Ouganda : un tribunal s'oppose à la suspension de journalistes

Un musicien ougandais devenu politicien, Robert Kyagulanyi, au centre, alias Bobi Wine, se rend au tribunal par vidéoconférence à Kampala, le 2 mai 2019.

Un tribunal ougandais a bloqué jeudi une tentative du gouvernement de suspendre une quarantaine de journalistes pour leur couverture fin avril de l'arrestation du chanteur et député d'opposition Bobi Wine.

La Commission de régulation des médias (UCC) avait ordonné à 13 radios et chaînes de télévision de suspendre leur rédacteur en chef, producteur et responsable des programmes, au motif que leur couverture de cette arrestation avait mis en péril la sécurité nationale.

Deux activistes ont saisi la justice ougandaise, au nom de l'Association des journalistes ougandais (UJA), pour obtenir l'annulation de cette décision.

"Je connais les intérêts de sécurité nationale, mais la règlementation ne peut pas être utilisée pour piétiner les droits des gens à la liberté et à l'information", a déclaré la juge Lydia Mugambe Ssali, en donnant raison aux médias, devant un tribunal bondé à Kampala.

Lire aussi : Bobi Wine libéré sous caution en Ouganda

Son annonce a suscité la joie des journalistes présents. "C'est un jugement historique qui régira les droits et principes de notre profession", a estimé pour l'AFP un haut responsable de l'UJA, Arnold Anthony Mukose.

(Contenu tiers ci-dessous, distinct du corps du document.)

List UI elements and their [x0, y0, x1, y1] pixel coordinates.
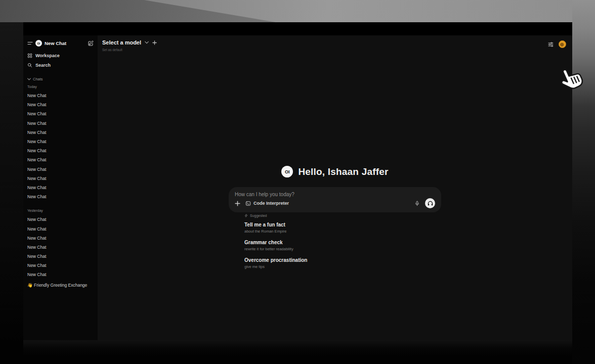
- prompt-placeholder: How can I help you today?: [235, 192, 435, 197]
- suggested-prompt[interactable]: Grammar check rewrite it for better read…: [244, 240, 447, 251]
- sidebar-toggle-icon[interactable]: [27, 41, 33, 46]
- chat-group-label-yesterday: Yesterday: [27, 209, 94, 213]
- chat-list-yesterday: New ChatNew ChatNew ChatNew ChatNew Chat…: [27, 215, 94, 279]
- chat-list-item[interactable]: New Chat: [27, 174, 94, 183]
- prompt-input-box[interactable]: How can I help you today? Code Interpret…: [229, 187, 441, 212]
- chat-list-item[interactable]: New Chat: [27, 100, 94, 109]
- suggested-prompt[interactable]: Overcome procrastination give me tips: [244, 257, 447, 269]
- wallpaper-left-band: [0, 22, 23, 364]
- chat-list-item[interactable]: New Chat: [27, 165, 94, 174]
- chat-list-item[interactable]: New Chat: [27, 91, 94, 100]
- sidebar-nav: Workspace Search: [27, 51, 94, 70]
- voice-call-button[interactable]: [425, 198, 435, 208]
- terminal-icon: [245, 201, 251, 206]
- chat-list-today: New ChatNew ChatNew ChatNew ChatNew Chat…: [27, 91, 94, 201]
- prompt-toolbar: Code Interpreter: [235, 198, 435, 208]
- microphone-icon[interactable]: [414, 200, 420, 207]
- chat-list-item[interactable]: New Chat: [27, 155, 94, 164]
- window-title-bar: [23, 22, 572, 35]
- bolt-icon: [244, 213, 248, 218]
- suggested-list: Tell me a fun fact about the Roman Empir…: [244, 222, 447, 269]
- suggested-prompt[interactable]: Tell me a fun fact about the Roman Empir…: [244, 222, 447, 234]
- user-avatar[interactable]: [559, 40, 566, 48]
- app-logo: OI: [281, 166, 293, 177]
- workspace-grid-icon: [27, 53, 32, 58]
- suggested-section: Suggested Tell me a fun fact about the R…: [244, 213, 447, 275]
- chat-list-item[interactable]: New Chat: [27, 183, 94, 192]
- chevron-down-icon: [145, 41, 149, 44]
- wallpaper-right-band: [572, 0, 595, 364]
- model-selector-label: Select a model: [102, 39, 141, 46]
- sidebar-item-workspace[interactable]: Workspace: [27, 51, 94, 60]
- controls-sliders-icon[interactable]: [547, 41, 554, 48]
- chat-list-item[interactable]: New Chat: [27, 109, 94, 118]
- suggested-prompt-subtitle: about the Roman Empire: [244, 229, 447, 234]
- sidebar-item-search[interactable]: Search: [27, 60, 94, 70]
- greeting-text: Hello, Ishaan Jaffer: [298, 166, 388, 177]
- chat-group-label-today: Today: [27, 85, 94, 89]
- suggested-prompt-title: Tell me a fun fact: [244, 222, 447, 228]
- chat-list-item[interactable]: New Chat: [27, 137, 94, 146]
- main-area: Select a model Set as default: [98, 35, 572, 340]
- chat-list-item[interactable]: New Chat: [27, 146, 94, 155]
- model-selector[interactable]: Select a model: [102, 39, 157, 46]
- chat-list-item[interactable]: New Chat: [27, 234, 94, 243]
- chat-list-item[interactable]: New Chat: [27, 243, 94, 252]
- search-icon: [27, 63, 32, 68]
- greeting-row: OI Hello, Ishaan Jaffer: [98, 166, 572, 177]
- suggested-label: Suggested: [250, 214, 267, 217]
- chat-list-item-named[interactable]: 👋 Friendly Greeting Exchange: [27, 281, 94, 290]
- chat-list-item[interactable]: New Chat: [27, 261, 94, 270]
- sidebar: OI New Chat Workspace Search: [23, 35, 98, 340]
- chat-list-item[interactable]: New Chat: [27, 119, 94, 128]
- chat-list-item[interactable]: New Chat: [27, 224, 94, 233]
- sidebar-title: New Chat: [45, 40, 85, 46]
- chat-list-item[interactable]: New Chat: [27, 128, 94, 137]
- search-label: Search: [35, 63, 51, 68]
- sidebar-header: OI New Chat: [27, 39, 94, 48]
- chat-list-item[interactable]: New Chat: [27, 252, 94, 261]
- add-model-icon[interactable]: [152, 40, 157, 45]
- code-interpreter-label: Code Interpreter: [253, 201, 289, 206]
- code-interpreter-toggle[interactable]: Code Interpreter: [245, 201, 289, 206]
- suggested-prompt-title: Grammar check: [244, 240, 447, 245]
- chat-list-item[interactable]: New Chat: [27, 270, 94, 279]
- suggested-prompt-title: Overcome procrastination: [244, 257, 447, 263]
- new-chat-icon[interactable]: [88, 40, 94, 47]
- app-window: OI New Chat Workspace Search: [23, 22, 572, 340]
- top-right-controls: [547, 40, 566, 48]
- app-logo: OI: [35, 40, 42, 47]
- wallpaper-bottom-band: [23, 340, 572, 364]
- chat-list-item[interactable]: New Chat: [27, 215, 94, 224]
- suggested-prompt-subtitle: give me tips: [244, 264, 447, 269]
- chevron-down-icon: [27, 78, 31, 80]
- suggested-header: Suggested: [244, 213, 447, 218]
- chats-section-label: Chats: [33, 77, 43, 81]
- attach-plus-icon[interactable]: [235, 201, 240, 206]
- suggested-prompt-subtitle: rewrite it for better readability: [244, 247, 447, 251]
- workspace-label: Workspace: [35, 53, 60, 58]
- chat-list-item[interactable]: New Chat: [27, 192, 94, 201]
- chats-section-toggle[interactable]: Chats: [27, 76, 94, 82]
- model-header: Select a model Set as default: [102, 39, 157, 52]
- set-default-link[interactable]: Set as default: [102, 48, 157, 52]
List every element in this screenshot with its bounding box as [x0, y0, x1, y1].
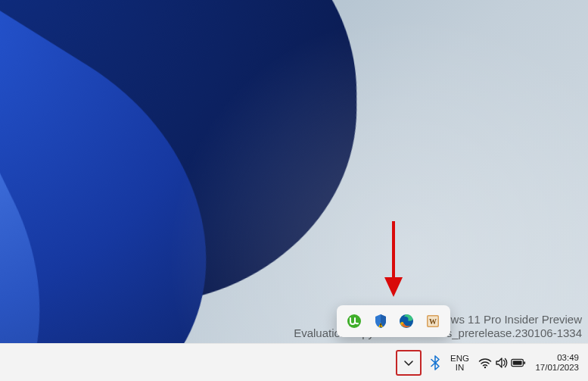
language-line-2: IN [449, 363, 470, 372]
edge-icon[interactable] [397, 311, 416, 331]
desktop-wallpaper [0, 0, 588, 344]
battery-icon [511, 358, 526, 368]
chevron-down-icon [403, 358, 414, 368]
bluetooth-icon[interactable] [426, 355, 444, 370]
clock[interactable]: 03:49 17/01/2023 [529, 353, 585, 373]
quick-settings-cluster[interactable] [474, 357, 529, 369]
bloom-graphic [0, 0, 471, 344]
language-line-1: ENG [449, 354, 470, 363]
show-hidden-icons-button[interactable] [396, 350, 422, 376]
wifi-icon [478, 357, 493, 369]
clock-time: 03:49 [535, 353, 579, 363]
utorrent-icon[interactable] [344, 311, 364, 331]
word-icon[interactable]: W [423, 311, 443, 331]
svg-point-10 [484, 366, 486, 367]
clock-date: 17/01/2023 [535, 363, 579, 373]
svg-rect-2 [380, 323, 381, 325]
system-tray: ENG IN [396, 344, 585, 381]
svg-rect-12 [513, 361, 522, 364]
volume-icon [494, 357, 509, 369]
svg-text:W: W [429, 317, 437, 326]
language-indicator[interactable]: ENG IN [444, 354, 474, 372]
svg-rect-3 [380, 326, 381, 326]
svg-rect-13 [524, 361, 526, 364]
hidden-icons-flyout: W [337, 305, 450, 337]
taskbar: ENG IN [0, 343, 588, 381]
security-shield-icon[interactable] [371, 311, 390, 331]
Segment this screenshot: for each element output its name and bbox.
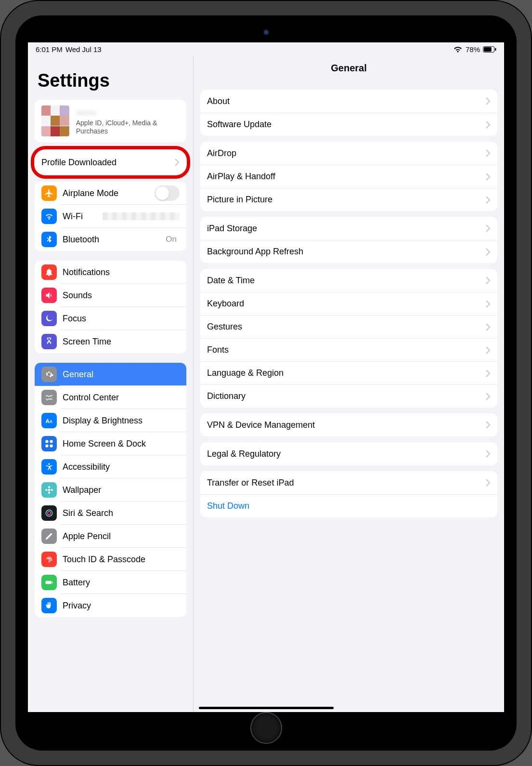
svg-point-11	[48, 486, 50, 488]
vpn-device-management-label: VPN & Device Management	[207, 420, 486, 430]
screen-time-row[interactable]: Screen Time	[35, 330, 186, 353]
date-time-row[interactable]: Date & Time	[200, 269, 497, 292]
chevron-right-icon	[486, 225, 491, 232]
sounds-row[interactable]: Sounds	[35, 284, 186, 307]
wifi-row[interactable]: Wi-Fi	[35, 205, 186, 228]
general-row[interactable]: General	[35, 363, 186, 386]
accessibility-row[interactable]: Accessibility	[35, 455, 186, 478]
siri-icon	[41, 505, 57, 521]
home-screen-row[interactable]: Home Screen & Dock	[35, 432, 186, 455]
accessibility-label: Accessibility	[63, 462, 180, 472]
airplay-handoff-label: AirPlay & Handoff	[207, 172, 486, 182]
home-indicator[interactable]	[199, 707, 334, 709]
airdrop-label: AirDrop	[207, 148, 486, 158]
svg-point-12	[48, 492, 50, 494]
hand-icon	[41, 598, 57, 613]
chevron-right-icon	[486, 370, 491, 377]
picture-in-picture-row[interactable]: Picture in Picture	[200, 188, 497, 211]
transfer-reset-row[interactable]: Transfer or Reset iPad	[200, 471, 497, 494]
gear-icon	[41, 367, 57, 382]
fonts-row[interactable]: Fonts	[200, 338, 497, 361]
status-date: Wed Jul 13	[65, 45, 102, 53]
text-size-icon: AA	[41, 413, 57, 428]
bell-icon	[41, 264, 57, 280]
transfer-reset-label: Transfer or Reset iPad	[207, 478, 486, 488]
notifications-row[interactable]: Notifications	[35, 261, 186, 284]
battery-percent: 78%	[466, 45, 480, 53]
account-card[interactable]: —— Apple ID, iCloud+, Media & Purchases	[35, 100, 186, 142]
airplane-icon	[41, 185, 57, 201]
chevron-right-icon	[486, 421, 491, 429]
home-screen-label: Home Screen & Dock	[63, 439, 180, 449]
home-button[interactable]	[250, 712, 282, 744]
moon-icon	[41, 311, 57, 326]
airdrop-row[interactable]: AirDrop	[200, 142, 497, 165]
status-time: 6:01 PM	[36, 45, 63, 53]
battery-settings-icon	[41, 575, 57, 590]
gestures-row[interactable]: Gestures	[200, 315, 497, 338]
ipad-storage-label: iPad Storage	[207, 224, 486, 234]
chevron-right-icon	[486, 97, 491, 105]
wallpaper-label: Wallpaper	[63, 485, 180, 495]
svg-rect-8	[50, 445, 53, 448]
shut-down-label: Shut Down	[207, 501, 491, 511]
software-update-label: Software Update	[207, 119, 486, 130]
touch-id-label: Touch ID & Passcode	[63, 555, 180, 565]
hourglass-icon	[41, 334, 57, 349]
sounds-label: Sounds	[63, 291, 180, 301]
svg-point-14	[51, 489, 53, 491]
grid-icon	[41, 436, 57, 451]
software-update-row[interactable]: Software Update	[200, 113, 497, 136]
detail-pane: General About Software Update	[194, 56, 504, 712]
dictionary-label: Dictionary	[207, 391, 486, 401]
airplane-mode-row[interactable]: Airplane Mode	[35, 182, 186, 205]
control-center-label: Control Center	[63, 393, 180, 403]
vpn-device-management-row[interactable]: VPN & Device Management	[200, 413, 497, 436]
profile-downloaded-row[interactable]: Profile Downloaded	[35, 151, 186, 174]
chevron-right-icon	[486, 173, 491, 181]
ipad-storage-row[interactable]: iPad Storage	[200, 217, 497, 240]
language-region-row[interactable]: Language & Region	[200, 361, 497, 384]
speaker-icon	[41, 288, 57, 303]
about-row[interactable]: About	[200, 90, 497, 113]
dictionary-row[interactable]: Dictionary	[200, 384, 497, 408]
about-label: About	[207, 96, 486, 106]
wallpaper-row[interactable]: Wallpaper	[35, 478, 186, 502]
bluetooth-value: On	[166, 235, 177, 244]
airplane-mode-label: Airplane Mode	[63, 188, 155, 198]
screen: 6:01 PM Wed Jul 13 78% Settings	[28, 42, 504, 712]
display-row[interactable]: AA Display & Brightness	[35, 409, 186, 432]
control-center-row[interactable]: Control Center	[35, 386, 186, 409]
account-subtitle: Apple ID, iCloud+, Media & Purchases	[76, 119, 180, 136]
apple-pencil-row[interactable]: Apple Pencil	[35, 525, 186, 548]
keyboard-row[interactable]: Keyboard	[200, 292, 497, 315]
touch-id-row[interactable]: Touch ID & Passcode	[35, 548, 186, 571]
focus-row[interactable]: Focus	[35, 307, 186, 330]
airplay-handoff-row[interactable]: AirPlay & Handoff	[200, 165, 497, 188]
chevron-right-icon	[486, 196, 491, 204]
gestures-label: Gestures	[207, 322, 486, 332]
privacy-label: Privacy	[63, 601, 180, 611]
apple-pencil-label: Apple Pencil	[63, 531, 180, 541]
svg-rect-18	[52, 581, 53, 583]
svg-rect-6	[50, 440, 53, 443]
airplane-mode-switch[interactable]	[155, 185, 180, 201]
chevron-right-icon	[486, 346, 491, 354]
picture-in-picture-label: Picture in Picture	[207, 195, 486, 205]
wifi-network-value	[103, 212, 180, 220]
svg-text:A: A	[50, 419, 52, 424]
shut-down-row[interactable]: Shut Down	[200, 494, 497, 517]
siri-row[interactable]: Siri & Search	[35, 502, 186, 525]
wifi-settings-icon	[41, 209, 57, 224]
background-app-refresh-row[interactable]: Background App Refresh	[200, 240, 497, 263]
date-time-label: Date & Time	[207, 276, 486, 286]
svg-point-16	[48, 512, 51, 515]
chevron-right-icon	[486, 121, 491, 129]
legal-regulatory-row[interactable]: Legal & Regulatory	[200, 442, 497, 465]
bluetooth-row[interactable]: Bluetooth On	[35, 228, 186, 251]
battery-row[interactable]: Battery	[35, 571, 186, 594]
battery-icon	[483, 46, 496, 53]
svg-rect-1	[484, 47, 492, 51]
chevron-right-icon	[486, 277, 491, 284]
privacy-row[interactable]: Privacy	[35, 594, 186, 617]
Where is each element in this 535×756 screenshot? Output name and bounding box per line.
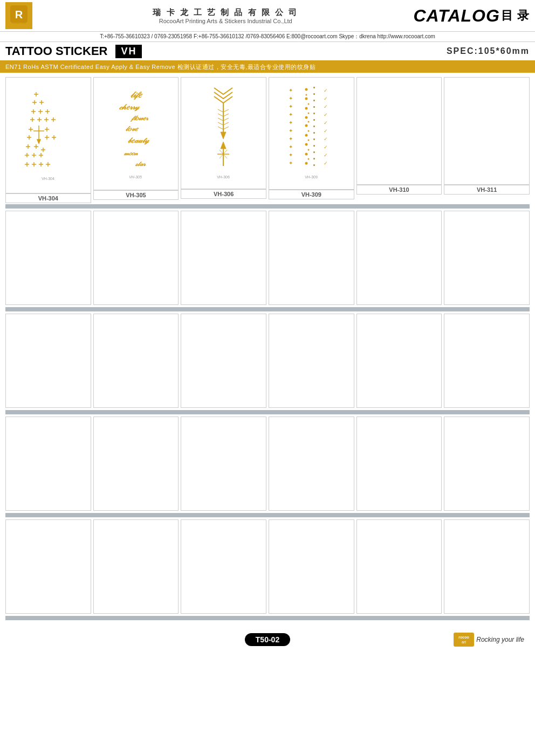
svg-text:✓: ✓ (324, 112, 328, 117)
svg-marker-66 (221, 132, 226, 139)
product-title-bar: TATTOO STICKER VH SPEC:105*60mm (0, 42, 535, 61)
tattoo-305-svg: 𝓁𝒾𝒻𝑒 𝒸𝒽𝑒𝓇𝓇𝓎 𝒻𝓁𝑜𝓌𝑒𝓇 𝓁𝑜𝓋𝑒 𝒷𝑒𝒶𝓊𝓉𝓎 𝓂𝑜𝑜𝓃 𝓈𝓉𝒶𝓇 (110, 82, 161, 182)
svg-point-112 (305, 124, 307, 127)
row-divider-2 (5, 204, 530, 209)
empty-cell-3-4 (269, 314, 354, 408)
svg-rect-129 (313, 138, 315, 140)
svg-text:✓: ✓ (324, 128, 328, 134)
empty-cell-3-5 (356, 314, 442, 408)
svg-text:VH-306: VH-306 (217, 175, 230, 179)
empty-cell-4-6 (444, 417, 530, 511)
svg-text:✓: ✓ (324, 104, 328, 109)
svg-text:✦: ✦ (289, 128, 293, 134)
catalog-title: CATALOG 目 录 (413, 6, 530, 26)
svg-point-110 (305, 116, 307, 119)
empty-cell-5-6 (444, 519, 530, 614)
svg-point-111 (307, 121, 309, 123)
svg-rect-135 (454, 633, 474, 647)
empty-cell-5-2 (93, 519, 179, 614)
svg-text:✦: ✦ (289, 95, 293, 101)
tattoo-306-svg: VH-306 (198, 82, 249, 182)
empty-cell-3-1 (5, 314, 91, 408)
product-cell-310-image (356, 77, 442, 185)
svg-text:✦: ✦ (289, 112, 293, 117)
catalog-text: CATALOG (413, 6, 499, 26)
svg-line-72 (223, 109, 229, 112)
empty-cell-2-1 (5, 211, 91, 305)
empty-cell-3-3 (181, 314, 266, 408)
svg-line-75 (223, 122, 229, 125)
empty-cell-5-4 (269, 519, 354, 614)
main-content: VH-304 VH-304 𝓁𝒾𝒻𝑒 𝒸𝒽𝑒𝓇𝓇𝓎 (0, 73, 535, 627)
svg-point-119 (307, 158, 309, 160)
svg-text:VH-304: VH-304 (42, 177, 54, 181)
product-row-5 (5, 519, 530, 614)
svg-text:𝒸𝒽𝑒𝓇𝓇𝓎: 𝒸𝒽𝑒𝓇𝓇𝓎 (119, 103, 140, 112)
svg-line-76 (223, 127, 229, 129)
vh-logo: VH (115, 45, 142, 58)
empty-cell-4-5 (356, 417, 442, 511)
svg-text:✦: ✦ (289, 152, 293, 158)
svg-text:✓: ✓ (324, 152, 328, 158)
svg-text:✓: ✓ (324, 161, 328, 166)
cert-text: EN71 RoHs ASTM Certificated Easy Apply &… (5, 64, 315, 70)
svg-text:𝓁𝑜𝓋𝑒: 𝓁𝑜𝓋𝑒 (126, 124, 139, 133)
product-306: VH-306 VH-306 (181, 77, 266, 203)
row-divider-5 (5, 513, 530, 517)
product-title: TATTOO STICKER (5, 44, 107, 58)
svg-text:𝓂𝑜𝑜𝓃: 𝓂𝑜𝑜𝓃 (124, 150, 138, 156)
svg-line-67 (218, 109, 223, 112)
logo-symbol: R rocoo art (9, 4, 29, 27)
svg-line-71 (218, 127, 223, 129)
product-label-305: VH-305 (93, 190, 179, 200)
svg-point-108 (305, 107, 307, 110)
svg-text:✦: ✦ (289, 87, 293, 93)
product-cell-311-image (444, 77, 530, 185)
svg-point-114 (305, 134, 307, 137)
empty-cell-2-3 (181, 211, 266, 305)
svg-marker-78 (221, 142, 226, 149)
tattoo-306-design: VH-306 (195, 80, 252, 186)
product-label-311: VH-311 (444, 185, 530, 195)
svg-text:𝓁𝒾𝒻𝑒: 𝓁𝒾𝒻𝑒 (131, 90, 143, 100)
empty-cell-2-6 (444, 211, 530, 305)
product-309: ✦ ✦ ✦ ✦ ✦ ✦ ✦ ✦ ✦ ✦ ✓ (269, 77, 354, 203)
product-311: VH-311 (444, 77, 530, 203)
product-label-306: VH-306 (181, 189, 266, 199)
tattoo-309-design: ✦ ✦ ✦ ✦ ✦ ✦ ✦ ✦ ✦ ✦ ✓ (283, 80, 340, 187)
svg-line-68 (218, 114, 223, 116)
svg-point-118 (305, 153, 307, 156)
svg-text:✓: ✓ (324, 144, 328, 150)
empty-cell-2-5 (356, 211, 442, 305)
svg-rect-126 (313, 119, 315, 121)
empty-cell-3-6 (444, 314, 530, 408)
empty-cell-2-4 (269, 211, 354, 305)
product-label-309: VH-309 (269, 190, 354, 199)
empty-cell-4-2 (93, 417, 179, 511)
svg-rect-127 (313, 126, 315, 127)
product-cell-306-image: VH-306 (181, 77, 266, 189)
empty-cell-4-1 (5, 417, 91, 511)
svg-rect-123 (313, 100, 315, 101)
empty-cell-5-1 (5, 519, 91, 614)
svg-text:✓: ✓ (324, 88, 328, 93)
footer-brand: rocoo art Rocking your life (454, 633, 524, 647)
contact-text: T:+86-755-36610323 / 0769-23051958 F:+86… (100, 33, 435, 39)
svg-point-116 (305, 143, 307, 146)
row-divider-bottom (5, 616, 530, 620)
svg-line-73 (223, 114, 229, 116)
svg-text:✦: ✦ (289, 144, 293, 150)
svg-line-74 (223, 118, 229, 121)
svg-rect-128 (313, 132, 315, 134)
page-header: R rocoo art 瑞 卡 龙 工 艺 制 品 有 限 公 司 RocooA… (0, 0, 535, 32)
product-304: VH-304 VH-304 (5, 77, 91, 203)
svg-text:𝓈𝓉𝒶𝓇: 𝓈𝓉𝒶𝓇 (135, 160, 146, 168)
product-310: VH-310 (356, 77, 442, 203)
footer-slogan: Rocking your life (476, 636, 524, 643)
svg-rect-125 (313, 113, 315, 114)
empty-cell-4-3 (181, 417, 266, 511)
svg-text:art: art (462, 640, 466, 644)
svg-text:rocoo: rocoo (459, 635, 469, 639)
svg-text:R: R (15, 9, 23, 20)
product-cell-305-image: 𝓁𝒾𝒻𝑒 𝒸𝒽𝑒𝓇𝓇𝓎 𝒻𝓁𝑜𝓌𝑒𝓇 𝓁𝑜𝓋𝑒 𝒷𝑒𝒶𝓊𝓉𝓎 𝓂𝑜𝑜𝓃 𝓈𝓉𝒶𝓇 (93, 77, 179, 190)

"Nous avons été foulés aux pieds par des directives illégales, oppressives et irrationnelles, non seulement de la part de l'UCC mais aussi d'autres agences gouvernementales. Dans le cas présent, le judiciaire nous a soutenus", a-t-il ajouté.

L'avocat de l'UCC, Abdu Salaam Waisswa, a indiqué qu'il allait "étudier le jugement et décider de la marche à suivre".

La décision de l'UCC avait incité des diplomates de l'Union européenne, des États-Unis et de 14 autres pays à exprimer leur inquiétude face aux "récents incidents restreignant la liberté de la presse et la liberté de se rassembler en Ouganda".

Bobi Wine avait été arrêté le 29 avril et inculpé dans la foulée pour avoir organisé un rassemblement illégal en 2018. Placé en détention, il avait finalement été remis en liberté sous caution trois jours plus tard.

Plus connu sous son nom d'artiste Bobi Wine, Robert Kyagulanyi, 37 ans, est devenu le porte-parole d'une jeunesse ougandaise urbaine et souvent très pauvre qui ne se reconnaît pas dans le régime vieillissant du président Yoweri Museveni, 74 ans, et au pouvoir depuis 1986.

Ce dernier est le seul président que la plupart des Ougandais connaissent, dans un pays où un habitant sur deux a moins de 16 ans. A l'initiative du parti au pouvoir, la Constitution a récemment été modifiée pour lui permettre de se présenter à un sixième mandat en 2021.